=== Input ===
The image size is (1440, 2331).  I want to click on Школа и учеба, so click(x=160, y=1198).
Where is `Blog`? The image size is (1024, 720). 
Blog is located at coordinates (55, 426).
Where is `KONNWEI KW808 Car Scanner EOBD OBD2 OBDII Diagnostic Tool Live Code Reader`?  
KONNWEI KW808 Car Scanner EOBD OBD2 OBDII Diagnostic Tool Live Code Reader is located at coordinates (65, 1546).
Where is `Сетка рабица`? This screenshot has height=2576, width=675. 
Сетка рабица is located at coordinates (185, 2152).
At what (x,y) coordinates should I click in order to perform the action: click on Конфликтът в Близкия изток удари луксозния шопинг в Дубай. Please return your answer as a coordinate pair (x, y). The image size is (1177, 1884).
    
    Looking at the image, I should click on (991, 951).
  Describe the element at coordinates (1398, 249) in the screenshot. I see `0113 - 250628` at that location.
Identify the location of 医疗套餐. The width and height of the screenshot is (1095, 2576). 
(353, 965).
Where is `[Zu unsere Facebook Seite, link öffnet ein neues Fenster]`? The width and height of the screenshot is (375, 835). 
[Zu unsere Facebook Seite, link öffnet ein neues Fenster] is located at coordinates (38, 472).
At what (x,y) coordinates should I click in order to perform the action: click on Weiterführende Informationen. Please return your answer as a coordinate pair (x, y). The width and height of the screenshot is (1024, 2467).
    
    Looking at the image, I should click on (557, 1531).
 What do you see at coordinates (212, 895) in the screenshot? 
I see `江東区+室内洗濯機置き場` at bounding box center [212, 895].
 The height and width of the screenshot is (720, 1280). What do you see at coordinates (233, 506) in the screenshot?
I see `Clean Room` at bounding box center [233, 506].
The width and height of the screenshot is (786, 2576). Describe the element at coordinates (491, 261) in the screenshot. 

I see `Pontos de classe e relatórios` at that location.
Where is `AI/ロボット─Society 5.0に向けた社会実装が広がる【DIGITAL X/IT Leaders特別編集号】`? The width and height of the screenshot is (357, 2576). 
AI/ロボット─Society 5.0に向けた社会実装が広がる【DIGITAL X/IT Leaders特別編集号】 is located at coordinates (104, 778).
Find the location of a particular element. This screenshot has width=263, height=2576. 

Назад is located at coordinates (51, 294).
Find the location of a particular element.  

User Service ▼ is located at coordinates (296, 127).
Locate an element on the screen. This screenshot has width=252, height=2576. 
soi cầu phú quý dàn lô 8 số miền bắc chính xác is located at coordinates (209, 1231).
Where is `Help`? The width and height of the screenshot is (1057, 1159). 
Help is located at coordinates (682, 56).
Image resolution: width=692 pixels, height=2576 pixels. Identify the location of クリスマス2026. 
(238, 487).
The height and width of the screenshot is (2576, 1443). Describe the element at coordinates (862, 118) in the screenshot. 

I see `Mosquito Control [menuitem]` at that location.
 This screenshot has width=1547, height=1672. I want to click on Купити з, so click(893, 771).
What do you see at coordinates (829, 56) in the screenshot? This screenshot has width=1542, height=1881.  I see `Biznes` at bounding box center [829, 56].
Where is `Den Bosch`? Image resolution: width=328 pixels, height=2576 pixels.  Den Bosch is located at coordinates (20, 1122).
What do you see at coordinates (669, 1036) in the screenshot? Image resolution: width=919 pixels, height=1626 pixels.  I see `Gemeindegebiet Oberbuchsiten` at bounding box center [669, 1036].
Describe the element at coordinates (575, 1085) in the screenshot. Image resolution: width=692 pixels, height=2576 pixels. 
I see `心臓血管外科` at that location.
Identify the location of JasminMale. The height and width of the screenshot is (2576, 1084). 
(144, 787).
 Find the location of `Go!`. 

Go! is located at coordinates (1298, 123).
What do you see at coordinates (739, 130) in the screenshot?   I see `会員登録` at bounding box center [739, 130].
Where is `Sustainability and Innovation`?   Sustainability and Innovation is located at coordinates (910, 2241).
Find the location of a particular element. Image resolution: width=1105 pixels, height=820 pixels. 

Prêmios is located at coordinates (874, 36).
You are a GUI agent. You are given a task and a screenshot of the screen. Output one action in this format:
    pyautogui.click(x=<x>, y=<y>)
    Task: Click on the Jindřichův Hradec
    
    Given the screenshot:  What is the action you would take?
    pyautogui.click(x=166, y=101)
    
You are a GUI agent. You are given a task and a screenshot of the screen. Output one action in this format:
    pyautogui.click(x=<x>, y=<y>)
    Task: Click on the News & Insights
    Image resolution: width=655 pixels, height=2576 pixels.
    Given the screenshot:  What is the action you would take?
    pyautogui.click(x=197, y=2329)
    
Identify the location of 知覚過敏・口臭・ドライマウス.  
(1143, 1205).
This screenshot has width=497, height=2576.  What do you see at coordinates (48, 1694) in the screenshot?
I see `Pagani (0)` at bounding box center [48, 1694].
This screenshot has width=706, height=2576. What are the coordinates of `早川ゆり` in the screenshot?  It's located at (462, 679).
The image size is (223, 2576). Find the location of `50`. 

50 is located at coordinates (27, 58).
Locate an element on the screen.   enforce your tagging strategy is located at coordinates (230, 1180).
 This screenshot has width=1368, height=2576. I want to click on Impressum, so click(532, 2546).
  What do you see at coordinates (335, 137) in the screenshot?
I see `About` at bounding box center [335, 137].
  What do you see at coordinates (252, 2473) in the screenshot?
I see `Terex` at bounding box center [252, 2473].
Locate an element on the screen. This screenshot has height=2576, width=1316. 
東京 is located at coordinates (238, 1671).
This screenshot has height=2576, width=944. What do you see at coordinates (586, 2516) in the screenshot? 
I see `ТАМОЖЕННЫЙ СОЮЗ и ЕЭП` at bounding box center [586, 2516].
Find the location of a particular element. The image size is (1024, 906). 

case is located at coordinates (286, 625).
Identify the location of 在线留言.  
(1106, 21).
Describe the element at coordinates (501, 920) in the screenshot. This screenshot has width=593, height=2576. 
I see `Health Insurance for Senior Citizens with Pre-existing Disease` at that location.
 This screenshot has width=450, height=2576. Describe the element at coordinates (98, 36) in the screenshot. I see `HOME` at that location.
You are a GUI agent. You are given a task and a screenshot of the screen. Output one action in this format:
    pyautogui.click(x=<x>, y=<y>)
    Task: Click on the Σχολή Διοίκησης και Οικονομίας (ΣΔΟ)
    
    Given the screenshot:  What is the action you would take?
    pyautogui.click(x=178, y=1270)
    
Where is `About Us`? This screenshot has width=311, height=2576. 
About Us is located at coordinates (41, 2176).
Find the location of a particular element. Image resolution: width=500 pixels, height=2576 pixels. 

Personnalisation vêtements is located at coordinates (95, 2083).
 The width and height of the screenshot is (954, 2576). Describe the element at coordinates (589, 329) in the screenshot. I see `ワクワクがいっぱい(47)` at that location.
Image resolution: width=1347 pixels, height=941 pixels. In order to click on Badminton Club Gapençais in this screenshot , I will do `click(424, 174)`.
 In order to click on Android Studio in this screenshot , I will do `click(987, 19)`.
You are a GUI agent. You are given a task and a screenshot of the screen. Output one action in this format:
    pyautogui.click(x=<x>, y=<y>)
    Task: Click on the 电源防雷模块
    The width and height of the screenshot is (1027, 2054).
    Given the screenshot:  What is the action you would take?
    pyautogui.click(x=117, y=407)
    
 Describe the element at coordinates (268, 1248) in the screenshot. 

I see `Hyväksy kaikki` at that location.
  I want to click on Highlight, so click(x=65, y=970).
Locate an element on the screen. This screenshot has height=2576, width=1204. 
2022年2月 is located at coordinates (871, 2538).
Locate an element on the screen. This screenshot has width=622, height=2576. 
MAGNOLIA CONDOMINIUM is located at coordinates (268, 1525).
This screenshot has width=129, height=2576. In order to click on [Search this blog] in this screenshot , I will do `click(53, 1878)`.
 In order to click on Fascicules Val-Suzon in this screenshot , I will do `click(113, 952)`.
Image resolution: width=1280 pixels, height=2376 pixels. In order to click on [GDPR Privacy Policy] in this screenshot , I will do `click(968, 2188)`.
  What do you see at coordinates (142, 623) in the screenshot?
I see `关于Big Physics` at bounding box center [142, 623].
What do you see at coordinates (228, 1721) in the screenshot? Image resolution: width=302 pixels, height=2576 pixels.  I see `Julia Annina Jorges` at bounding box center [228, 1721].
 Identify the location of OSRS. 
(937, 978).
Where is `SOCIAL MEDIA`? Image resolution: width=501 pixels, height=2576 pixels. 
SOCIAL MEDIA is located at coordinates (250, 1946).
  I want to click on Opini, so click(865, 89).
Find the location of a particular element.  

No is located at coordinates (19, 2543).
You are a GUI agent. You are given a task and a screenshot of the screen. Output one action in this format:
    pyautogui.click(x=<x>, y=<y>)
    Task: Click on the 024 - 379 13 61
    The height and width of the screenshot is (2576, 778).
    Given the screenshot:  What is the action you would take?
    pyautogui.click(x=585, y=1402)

=== Your objective ===
Precisely the lines between those holding "This screenshot has width=129, height=2576." and "Task: Click on the 024 - 379 13 61", inclusive, are to be reproduced from the listing above, with nothing added.

=== Answer section ===
This screenshot has width=129, height=2576. In order to click on [Search this blog] in this screenshot , I will do `click(53, 1878)`.
 In order to click on Fascicules Val-Suzon in this screenshot , I will do `click(113, 952)`.
Image resolution: width=1280 pixels, height=2376 pixels. In order to click on [GDPR Privacy Policy] in this screenshot , I will do `click(968, 2188)`.
  What do you see at coordinates (142, 623) in the screenshot?
I see `关于Big Physics` at bounding box center [142, 623].
What do you see at coordinates (228, 1721) in the screenshot? Image resolution: width=302 pixels, height=2576 pixels.  I see `Julia Annina Jorges` at bounding box center [228, 1721].
 Identify the location of OSRS. 
(937, 978).
Where is `SOCIAL MEDIA`? Image resolution: width=501 pixels, height=2576 pixels. 
SOCIAL MEDIA is located at coordinates (250, 1946).
  I want to click on Opini, so click(865, 89).
Find the location of a particular element.  

No is located at coordinates (19, 2543).
You are a GUI agent. You are given a task and a screenshot of the screen. Output one action in this format:
    pyautogui.click(x=<x>, y=<y>)
    Task: Click on the 024 - 379 13 61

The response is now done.